> ABOUT THIS TASK: Set down, exactly and with nothing added, the lines running from the one that holds "Restaurants" to the final line of the records. Pictures stay out of the copy.

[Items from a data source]
=-=-=-=-=

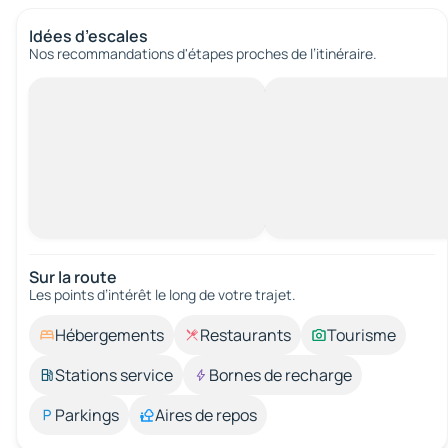
Idées d’escales
Nos recommandations d'étapes proches de l’itinéraire.
Sur la route
Les points d’intérêt le long de votre trajet.
Hébergements
Restaurants
Tourisme
Stations service
Bornes de recharge
Parkings
Aires de repos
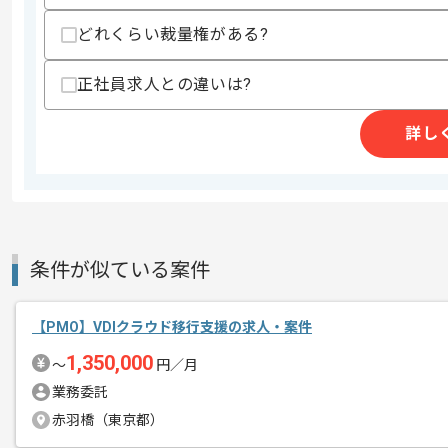
・Extreme経験
どれくらい裁量権がある?
スキルに不安がある方へ
上記に似た経験やスキルをお持ちであれば申
正社員求人との違いは?
詳し
商談回数
2回
その他募集要項
募集人数
1人
作業開始日
2024/10/01
条件が似ている案件
レバテックでの実績がある企業の案件で
エージェントからのコ
PMOの経験を活かすことができます。
【PMO】VDIクラウド移行支援の求人・案件
メント
複数案件を保有している企業ですので、
1,350,000
〜
円／月
ご経験と実績に応じてスライド案件のご
業務委託
新しいアイディアや技術を積極的に導入
赤羽橋（東京都）
経験豊富なエンジニアと成長が出来る環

=-=-=-=-=

> SOLUTION FOR THIS PROBLEM:
Restaurants
Tourisme
Stations service
Bornes de recharge
Parkings
Aires de repos
・Extreme経験
どれくらい裁量権がある?
スキルに不安がある方へ
上記に似た経験やスキルをお持ちであれば申
正社員求人との違いは?
詳し
商談回数
2回
その他募集要項
募集人数
1人
作業開始日
2024/10/01
条件が似ている案件
レバテックでの実績がある企業の案件で
エージェントからのコ
PMOの経験を活かすことができます。
【PMO】VDIクラウド移行支援の求人・案件
メント
複数案件を保有している企業ですので、
1,350,000
〜
円／月
ご経験と実績に応じてスライド案件のご
業務委託
新しいアイディアや技術を積極的に導入
赤羽橋（東京都）
経験豊富なエンジニアと成長が出来る環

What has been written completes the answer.